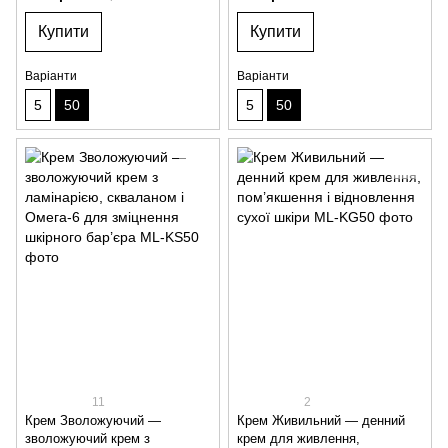
Купити
Купити
Варіанти
Варіанти
5
50
5
50
11
2
Крем Зволожуючий —
Крем Живильний — денний
зволожуючий крем з
крем для живлення,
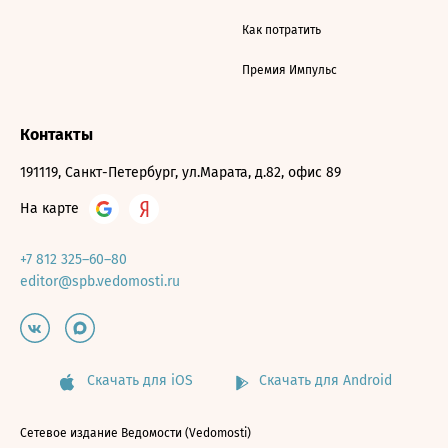
Как потратить
Премия Импульс
Контакты
191119, Санкт-Петербург, ул.Марата, д.82, офис 89
На карте
+7 812 325–60–80
editor@spb.vedomosti.ru
Скачать для iOS
Скачать для Android
Сетевое издание Ведомости (Vedomosti)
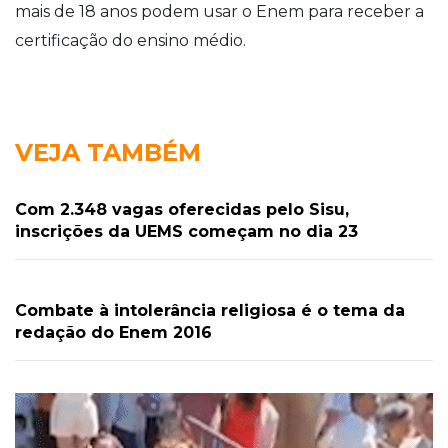
mais de 18 anos podem usar o Enem para receber a
certificação do ensino médio.
VEJA TAMBÉM
Com 2.348 vagas oferecidas pelo Sisu,
inscrições da UEMS começam no dia 23
Combate à intolerância religiosa é o tema da
redação do Enem 2016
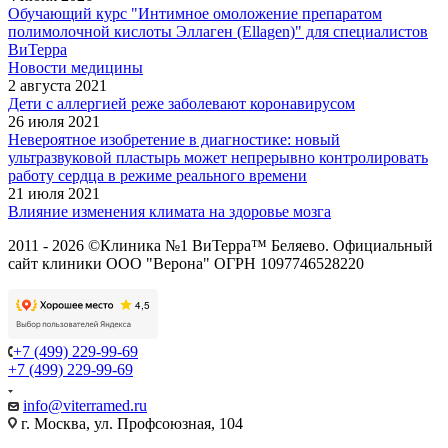
Обучающий курс "Интимное омоложение препаратом
полимолочной кислоты Эллаген (Ellagen)" для специалистов
ВиТерра
Новости медицины
2 августа 2021
Дети с аллергией реже заболевают коронавирусом
26 июля 2021
Невероятное изобретение в диагностике: новый
ультразвуковой пластырь может непрерывно контролировать
работу сердца в режиме реального времени
21 июля 2021
Влияние изменения климата на здоровье мозга
2011 - 2026 ©Клиника №1 ВиТерра™ Беляево. Официальный
сайт клиники ООО "Верона" ОГРН 1097746528220
+7 (499) 229-99-69
+7 (499) 229-99-69
info@viterramed.ru
г. Москва, ул. Профсоюзная, 104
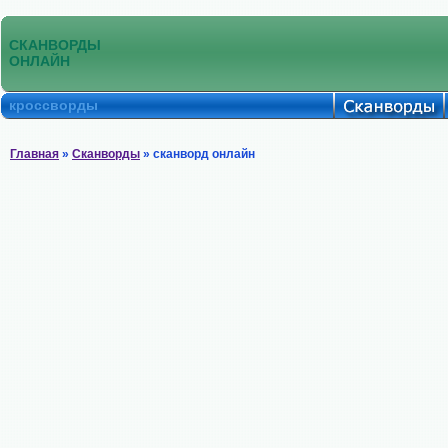
СКАНВОРДЫ
ОНЛАЙН
кроссворды
Главная
»
Сканворды
» сканворд онлайн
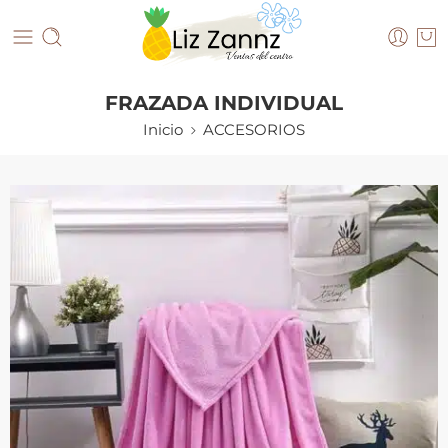
FRAZADA INDIVIDUAL
Inicio
ACCESORIOS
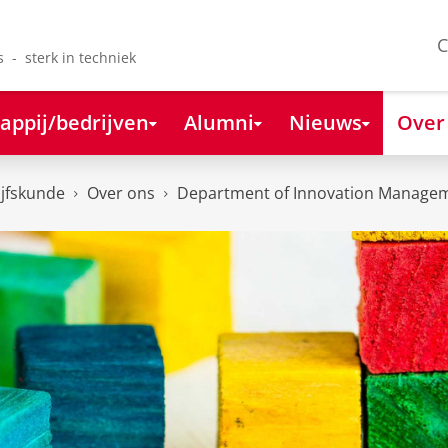
C
s - sterk in techniek
appij/bedrijven
Alumni
Nieuws
Over
ijfskunde
Over ons
Department of Innovation Managem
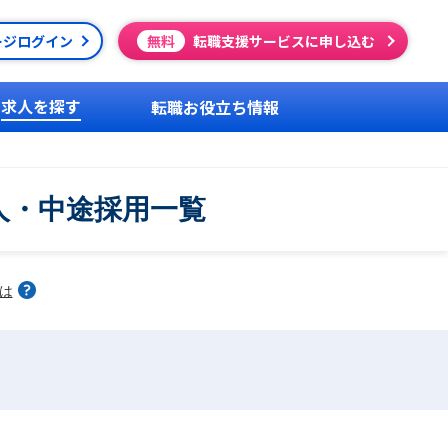
ージログイン
無料
転職支援サービスに申し込む
求人を探す
転職お役立ち情報
求人・中途採用一覧
は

_What this task involves_
What is needed is a word-for-word copy of the data above, free of any images.

_Response to the exercise_
Купити
Купити
Варіанти
Варіанти
5
50
5
50
11
2
Крем Зволожуючий —
Крем Живильний — денний
зволожуючий крем з
крем для живлення,
Как потратить
Премия Импульс
Контакты
191119, Санкт-Петербург, ул.Марата, д.82, офис 89
На карте
+7 812 325–60–80
editor@spb.vedomosti.ru
Скачать для iOS
Скачать для Android
Сетевое издание Ведомости (Vedomosti)
mais de 18 anos podem usar o Enem para receber a
certificação do ensino médio.
VEJA TAMBÉM
Com 2.348 vagas oferecidas pelo Sisu,
inscrições da UEMS começam no dia 23
Combate à intolerância religiosa é o tema da
redação do Enem 2016
Обучающий курс "Интимное омоложение препаратом
полимолочной кислоты Эллаген (Ellagen)" для специалистов
ВиТерра
Новости медицины
2 августа 2021
Дети с аллергией реже заболевают коронавирусом
26 июля 2021
Невероятное изобретение в диагностике: новый
ультразвуковой пластырь может непрерывно контролировать
работу сердца в режиме реального времени
21 июля 2021
Влияние изменения климата на здоровье мозга
2011 - 2026 ©Клиника №1 ВиТерра™ Беляево. Официальный
сайт клиники ООО "Верона" ОГРН 1097746528220
+7 (499) 229-99-69
+7 (499) 229-99-69
info@viterramed.ru
г. Москва, ул. Профсоюзная, 104
СКАНВОРДЫ
ОНЛАЙН
кроссворды
Главная
»
Сканворды
» сканворд онлайн
FRAZADA INDIVIDUAL
Inicio
ACCESORIOS
C
s - sterk in techniek
appij/bedrijven
Alumni
Nieuws
Over
ijfskunde
Over ons
Department of Innovation Managem
ージログイン
無料
転職支援サービスに申し込む
求人を探す
転職お役立ち情報
求人・中途採用一覧
は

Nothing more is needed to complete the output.